Christian Sheppard, a Lecturer at the University of Chicago, is currently finishing a book about baseball and religion. This article was published on February 1, 2007, in Sightings, a twice-weely email report and commentary on the role of religion in public life. It is republished here with permission. Click here to subscribe to Sightings.
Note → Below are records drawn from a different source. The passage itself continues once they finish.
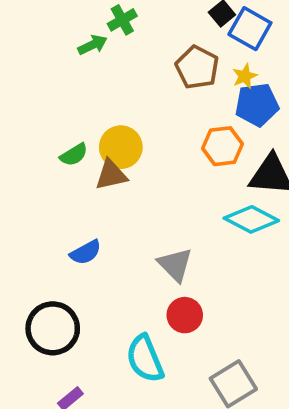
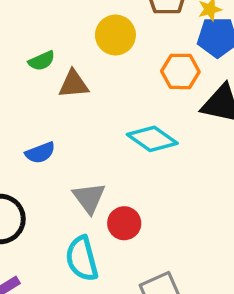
yellow circle: (121, 147) -> (115, 35), moved
cyan diamond: (251, 219) -> (152, 139), moved
gray triangle: (175, 265) -> (89, 198), moved

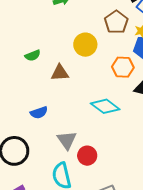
green semicircle: (42, 61) -> (33, 55), moved

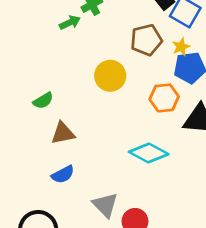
brown pentagon: (116, 22) -> (146, 40), turned 30
brown triangle: (60, 73) -> (63, 133), moved

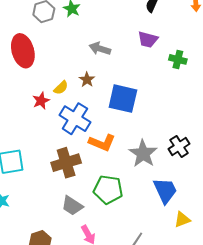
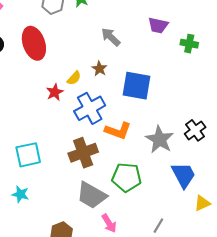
gray arrow: (100, 49) -> (111, 37), turned 30
blue cross: (75, 119) -> (90, 108), turned 32
gray trapezoid: (72, 206) -> (92, 195), size x1.4

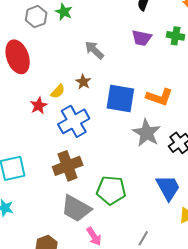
green cross: (189, 44) -> (176, 36), moved
orange L-shape: (118, 131) -> (159, 97), moved
gray star: (160, 139) -> (147, 133), moved

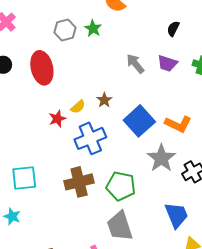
gray arrow: (94, 50) -> (135, 64), moved
blue square: (120, 98) -> (139, 121), turned 32
green pentagon: (111, 190) -> (121, 186), moved
gray trapezoid: (76, 208) -> (120, 226), moved, turned 36

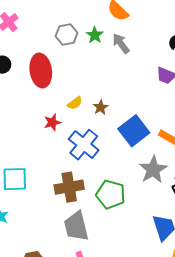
gray arrow: (135, 64) -> (121, 43), moved
yellow semicircle: (78, 107) -> (75, 103), moved
blue cross: (90, 138) -> (84, 145), turned -32
gray trapezoid: (120, 226) -> (76, 226), moved

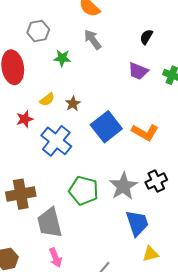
green star: (95, 35) -> (62, 58), moved, turned -30
gray star: (153, 170) -> (123, 186), moved
brown cross: (69, 187) -> (21, 194), moved

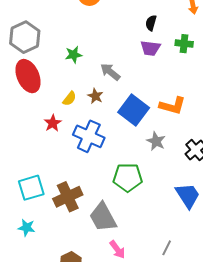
gray hexagon: (38, 31) -> (25, 37), moved, size x1.4
black semicircle: (146, 37) -> (151, 23), moved
gray arrow: (93, 39) -> (110, 72), moved
gray star: (123, 186) -> (156, 141), moved, size x0.7

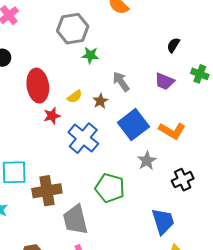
gray hexagon: (25, 37) -> (73, 29), moved
purple trapezoid: (150, 48) -> (164, 81), moved
red ellipse: (28, 76) -> (38, 86), moved

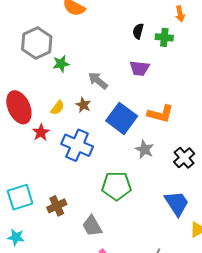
green cross: (200, 74) -> (164, 37), moved
brown cross: (47, 191) -> (57, 206), size x0.7
gray trapezoid: (75, 220) -> (92, 226), size x0.7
8 Responses to “Sweetness and the Super Bowl”

  1. Julius Says:

    Oh, how SWEET it will be to celebrate da Bears’ victory over the Colts! It’ll be a glorious Sunday…. =)

  2. Trevan Osborn Says:

    Wishful thinking. I”ll be basking in a Colts victory in a few days.

  3. Julius Says:

    Dem fighting words, Trevan. Just remember who the Colts lost to in the regular season! Houston….Tennesseee…. The reality that no one is talking about is that Manning is just as capable of having a meltdown as Grossman…except when Grossman does have one…he not only has Griese to back him up but of course DA BEARS defense!!! Just wait and see =)

  4. Bob Rigsby Says:

    Well, I’m a hug Pats fan… The Colts now have OUR number but we did beat da Bears this season…
    And Walter Payton was great to watch — a gentleman too. Good sport, didn’t talk smack, and left it all on the field.
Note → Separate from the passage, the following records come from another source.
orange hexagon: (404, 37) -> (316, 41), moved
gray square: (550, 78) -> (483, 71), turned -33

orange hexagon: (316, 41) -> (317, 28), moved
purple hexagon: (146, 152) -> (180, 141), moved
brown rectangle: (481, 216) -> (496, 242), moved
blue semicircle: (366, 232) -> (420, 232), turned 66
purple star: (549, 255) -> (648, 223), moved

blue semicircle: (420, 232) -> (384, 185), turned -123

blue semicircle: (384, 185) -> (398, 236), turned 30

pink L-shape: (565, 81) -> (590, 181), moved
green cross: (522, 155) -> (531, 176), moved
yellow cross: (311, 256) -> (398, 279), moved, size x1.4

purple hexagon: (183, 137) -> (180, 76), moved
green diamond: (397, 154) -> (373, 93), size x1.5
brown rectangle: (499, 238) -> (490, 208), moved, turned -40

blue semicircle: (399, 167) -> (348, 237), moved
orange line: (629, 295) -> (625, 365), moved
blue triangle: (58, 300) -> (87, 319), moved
    As for sports and religion, I think our deep bias that somehow ALL of life operates the way sports do is reflected in the fact that we wouldn’t HAVE these games if there was no “winning” and “Losing”… So we translate that “win/lose” idea to salvation — and can’t IMAGINE that everyone is a winner with God! Too bad because I belief that time will show that we are…

  5. Julius Says:

    A lot has been said, even books written, on the connection between religion and sports. I just remembered a recent post by Kumar Dixit after going to a Redskins game. Read his short, insightful take on The Gospel According to Football

  6. Elaine Nelson Says:

    Sports metaphors have been used since Paul wrote about running the race, and similar remarks based on competitive sports.

    Even more than sports, martial metaphors have been used ad nauseum: “Onward Christian Soldiers,”; Wer’re in a war to win soldiers for God’s Army; We must fight evil; and even the “War on Drugs,” War against cancer, ” ad infinitum.

    Why the consistent sports or military metaphors? Especially when Christians should be expressing love and concern? Is Christianity consistent with “winning or losing? And only the “winners” will be allowed entry into the kingdom? Are we forgetting that Christ said the “kingdom is among you–implying it is NOW, not somer future event?

  7. Bob Rigsby Says:

    Julius!
    That was a very entertaining/insightful/sobering little essay — the Gospel According to Football! Having loved football most of my life (well, at least the life after return from growing up in the “mission field”) he makes many very valid points…. Many see football (and sports in general) as only “entertainment” –something to be observed and watched; NOT SO! It is active participation — which he experienced at that game! (too many also see worship as “entertainment” also…. any wonder it thus seems “booooring”??)

  8. Elaine Nelson Says:

    Bob, aren’t worship and sports merely spectator events? Watching a few well-trained, well-educated individuals go through their paces? As in most of life, only actually getting involved, “in the ditches” is what makes us more alive, doesn’t it? Talk is cheap, action is not always cheap or easy.